Fast Fashion brands have come under fire in recent years for the conditions workers are subject to in warehouses, low wages, long hours and their effect on the planet. But despite peddling promises of change, campaigners say “exploitation is stitched into the fabric” of the industry. George Harding Rolls, Campaign Manager at The Changing Markets Foundation said “someone is always paying the cost” for the cheap materials and quick turnaround we expect with fast fashion.
Speaking to Express.co.uk Mr Harding Rolls claimed fast fashion brands are misleading consumers through “green claims”.
He said: “Our collective anxiety about the climate is extremely profitable for fashion companies if they can convince us that buying their clothes is a way to help, but the inconvenient truth for fashion brands is that buying new clothes is never going to protect the environment.
“So instead they greenwash, making vague, fluffy claims about their products being ‘environmentally friendly’, ‘responsible’, ‘conscious’ or ‘ready for the future’ as a way to sooth our guilty consciences.”
An investigation conducted by The Changing Markets Foundation found that 59 percent of green claims were “misleading or unsubstantiated”.
Mr Harding-Rolls added: “This placebo of action on sustainability can blind us to the true solutions we should be pushing for, such as better legislation and enforcement.”
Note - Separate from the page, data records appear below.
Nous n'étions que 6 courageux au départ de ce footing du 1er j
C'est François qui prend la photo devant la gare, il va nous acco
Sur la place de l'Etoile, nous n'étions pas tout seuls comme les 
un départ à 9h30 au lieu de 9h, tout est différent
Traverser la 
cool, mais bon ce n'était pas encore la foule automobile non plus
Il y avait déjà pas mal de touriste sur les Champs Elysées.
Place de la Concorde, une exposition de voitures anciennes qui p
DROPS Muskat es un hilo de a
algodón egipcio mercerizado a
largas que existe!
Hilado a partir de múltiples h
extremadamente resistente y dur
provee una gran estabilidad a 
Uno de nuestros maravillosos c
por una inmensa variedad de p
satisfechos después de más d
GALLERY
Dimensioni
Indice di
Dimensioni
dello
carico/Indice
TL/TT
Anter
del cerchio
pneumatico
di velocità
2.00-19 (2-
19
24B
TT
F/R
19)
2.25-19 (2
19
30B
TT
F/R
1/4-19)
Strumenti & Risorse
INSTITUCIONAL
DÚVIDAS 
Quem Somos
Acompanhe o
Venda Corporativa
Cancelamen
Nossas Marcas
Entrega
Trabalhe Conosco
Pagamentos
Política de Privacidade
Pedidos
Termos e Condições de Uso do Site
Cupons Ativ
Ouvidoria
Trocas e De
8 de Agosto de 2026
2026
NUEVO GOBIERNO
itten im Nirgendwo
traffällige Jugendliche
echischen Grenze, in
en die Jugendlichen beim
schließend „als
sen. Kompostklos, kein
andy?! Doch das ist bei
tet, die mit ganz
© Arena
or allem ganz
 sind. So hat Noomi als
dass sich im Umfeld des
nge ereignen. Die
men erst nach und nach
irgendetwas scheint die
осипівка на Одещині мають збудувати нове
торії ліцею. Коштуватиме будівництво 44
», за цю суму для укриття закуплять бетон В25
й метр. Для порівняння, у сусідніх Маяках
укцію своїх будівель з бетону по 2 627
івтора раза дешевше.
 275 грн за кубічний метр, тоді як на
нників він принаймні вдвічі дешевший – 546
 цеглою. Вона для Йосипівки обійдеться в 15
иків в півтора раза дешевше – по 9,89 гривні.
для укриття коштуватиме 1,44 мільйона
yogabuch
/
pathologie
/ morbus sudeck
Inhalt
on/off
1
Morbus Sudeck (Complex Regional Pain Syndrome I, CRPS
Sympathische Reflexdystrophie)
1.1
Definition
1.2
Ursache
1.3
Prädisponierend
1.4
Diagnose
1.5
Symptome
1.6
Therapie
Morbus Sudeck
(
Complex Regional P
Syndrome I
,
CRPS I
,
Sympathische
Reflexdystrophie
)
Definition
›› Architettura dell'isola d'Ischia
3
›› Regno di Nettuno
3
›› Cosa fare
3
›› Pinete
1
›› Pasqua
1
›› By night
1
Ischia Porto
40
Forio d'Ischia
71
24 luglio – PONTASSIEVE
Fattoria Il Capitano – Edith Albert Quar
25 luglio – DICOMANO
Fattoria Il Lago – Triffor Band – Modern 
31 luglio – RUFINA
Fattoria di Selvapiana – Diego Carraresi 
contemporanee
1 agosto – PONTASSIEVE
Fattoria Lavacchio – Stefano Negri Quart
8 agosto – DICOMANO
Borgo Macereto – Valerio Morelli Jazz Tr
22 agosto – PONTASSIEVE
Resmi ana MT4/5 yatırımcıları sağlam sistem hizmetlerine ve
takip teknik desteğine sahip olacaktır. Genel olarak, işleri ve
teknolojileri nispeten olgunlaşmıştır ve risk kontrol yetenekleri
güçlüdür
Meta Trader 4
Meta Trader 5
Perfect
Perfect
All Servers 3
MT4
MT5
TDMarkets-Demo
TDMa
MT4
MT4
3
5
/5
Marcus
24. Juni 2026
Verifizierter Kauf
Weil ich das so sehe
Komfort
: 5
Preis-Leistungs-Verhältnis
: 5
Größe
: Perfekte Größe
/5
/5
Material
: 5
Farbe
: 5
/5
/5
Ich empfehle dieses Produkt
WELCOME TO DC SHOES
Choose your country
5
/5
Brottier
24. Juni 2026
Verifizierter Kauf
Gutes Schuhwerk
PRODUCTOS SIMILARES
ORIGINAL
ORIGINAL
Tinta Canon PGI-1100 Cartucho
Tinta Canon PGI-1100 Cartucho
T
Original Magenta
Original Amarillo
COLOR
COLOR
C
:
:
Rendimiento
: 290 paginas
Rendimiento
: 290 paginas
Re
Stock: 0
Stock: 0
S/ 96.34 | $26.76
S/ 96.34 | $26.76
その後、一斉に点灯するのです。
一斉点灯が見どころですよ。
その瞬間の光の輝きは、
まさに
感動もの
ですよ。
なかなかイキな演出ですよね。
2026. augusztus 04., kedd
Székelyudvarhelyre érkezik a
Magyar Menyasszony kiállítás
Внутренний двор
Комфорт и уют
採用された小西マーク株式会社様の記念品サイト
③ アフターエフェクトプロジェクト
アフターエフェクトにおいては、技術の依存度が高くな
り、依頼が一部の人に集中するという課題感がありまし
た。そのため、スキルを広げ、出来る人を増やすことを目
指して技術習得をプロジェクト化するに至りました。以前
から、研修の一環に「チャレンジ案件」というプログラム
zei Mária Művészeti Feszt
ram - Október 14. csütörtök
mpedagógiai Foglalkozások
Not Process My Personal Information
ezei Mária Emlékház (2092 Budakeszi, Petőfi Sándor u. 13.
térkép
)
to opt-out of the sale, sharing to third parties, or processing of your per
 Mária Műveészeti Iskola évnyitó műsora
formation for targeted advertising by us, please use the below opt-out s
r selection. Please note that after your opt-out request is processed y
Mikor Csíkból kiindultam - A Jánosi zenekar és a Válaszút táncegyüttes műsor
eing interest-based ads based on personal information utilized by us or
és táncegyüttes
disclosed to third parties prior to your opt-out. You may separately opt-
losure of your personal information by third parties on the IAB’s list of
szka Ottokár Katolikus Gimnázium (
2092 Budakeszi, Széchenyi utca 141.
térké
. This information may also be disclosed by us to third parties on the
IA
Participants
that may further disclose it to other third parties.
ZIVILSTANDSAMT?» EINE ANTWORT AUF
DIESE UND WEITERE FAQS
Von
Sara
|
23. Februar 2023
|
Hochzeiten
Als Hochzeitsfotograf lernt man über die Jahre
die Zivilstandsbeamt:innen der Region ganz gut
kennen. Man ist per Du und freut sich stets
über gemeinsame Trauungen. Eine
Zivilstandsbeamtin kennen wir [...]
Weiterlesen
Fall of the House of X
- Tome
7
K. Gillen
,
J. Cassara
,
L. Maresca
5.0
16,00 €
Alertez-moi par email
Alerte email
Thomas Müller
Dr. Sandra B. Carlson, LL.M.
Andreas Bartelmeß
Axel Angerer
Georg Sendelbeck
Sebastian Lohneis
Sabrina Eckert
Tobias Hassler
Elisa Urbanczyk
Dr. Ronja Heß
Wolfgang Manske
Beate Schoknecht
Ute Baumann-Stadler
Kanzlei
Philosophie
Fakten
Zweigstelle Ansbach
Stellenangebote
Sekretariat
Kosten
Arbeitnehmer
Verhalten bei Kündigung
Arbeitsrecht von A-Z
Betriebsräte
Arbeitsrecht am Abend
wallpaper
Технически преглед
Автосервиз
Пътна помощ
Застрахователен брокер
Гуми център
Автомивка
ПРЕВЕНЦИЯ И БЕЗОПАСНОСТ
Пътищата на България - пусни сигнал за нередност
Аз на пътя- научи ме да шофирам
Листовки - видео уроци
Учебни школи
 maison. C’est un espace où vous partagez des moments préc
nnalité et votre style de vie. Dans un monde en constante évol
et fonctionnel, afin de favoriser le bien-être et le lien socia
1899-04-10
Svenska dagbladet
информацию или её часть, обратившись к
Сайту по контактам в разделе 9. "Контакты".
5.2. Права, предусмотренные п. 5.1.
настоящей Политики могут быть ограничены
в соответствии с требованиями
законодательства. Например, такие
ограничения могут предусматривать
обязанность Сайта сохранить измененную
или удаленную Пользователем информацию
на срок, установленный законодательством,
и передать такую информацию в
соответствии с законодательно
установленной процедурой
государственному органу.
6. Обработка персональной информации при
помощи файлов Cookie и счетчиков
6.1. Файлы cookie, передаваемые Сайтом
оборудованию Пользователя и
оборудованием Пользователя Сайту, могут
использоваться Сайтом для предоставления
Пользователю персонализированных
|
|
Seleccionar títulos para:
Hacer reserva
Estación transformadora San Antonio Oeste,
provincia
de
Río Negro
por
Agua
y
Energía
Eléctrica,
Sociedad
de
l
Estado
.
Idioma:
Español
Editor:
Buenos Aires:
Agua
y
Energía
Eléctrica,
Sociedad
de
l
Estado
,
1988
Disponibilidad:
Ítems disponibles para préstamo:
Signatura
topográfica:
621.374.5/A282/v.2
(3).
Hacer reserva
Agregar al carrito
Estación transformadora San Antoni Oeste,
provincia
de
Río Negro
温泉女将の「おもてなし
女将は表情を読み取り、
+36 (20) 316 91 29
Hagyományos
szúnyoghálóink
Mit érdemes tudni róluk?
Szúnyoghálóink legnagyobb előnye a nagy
Speaking on what needs to change Mr Harding-Rolls found said a “suite of rules” is needed to improve supply chains, cut clothing waste and reduce reliance on fossil fuels.
He added: “Companies which are really interested in making a difference should move beyond greenwashing their collections and instead advocate for policy change.
“The voluntary approach to sustainability has failed, and things will only get better when we change the rules of the game.”
Figures from Nature, CNN claim the fast fashion industry produces over 92 million tonnes of waste per year.
And The World Bank Group says it is responsibility for 10 percent of global carbon emissions annually.
But it isn’t just down to the industry giants, Mr Harding-Rolls said consumers also need to change and refrain from “trend-led compulsive shopping”.
He said: “Consumers should start to see themselves as more than just ‘consumers’ and instead as active citizens, and use their voices to raise awareness on issues like fossil-fuel reliance, worker exploitation, and greenwashing.
“We should all refrain from trend-led compulsive shopping and buy only what you really need, preferably shop second-hand and buy for maximum durability, and seek to repair, reuse and swap items where possible. Wear what you already own, repair it when it breaks, and wear it again.”
According to The Business of Fashion, a third of young women in the UK think an item of clothing is “old” after they’re worn it once or twice, leading to a rise in fashion consumption.
A further one in seven young women said that being photographed twice in the same outfit is a major “fashion no-no”.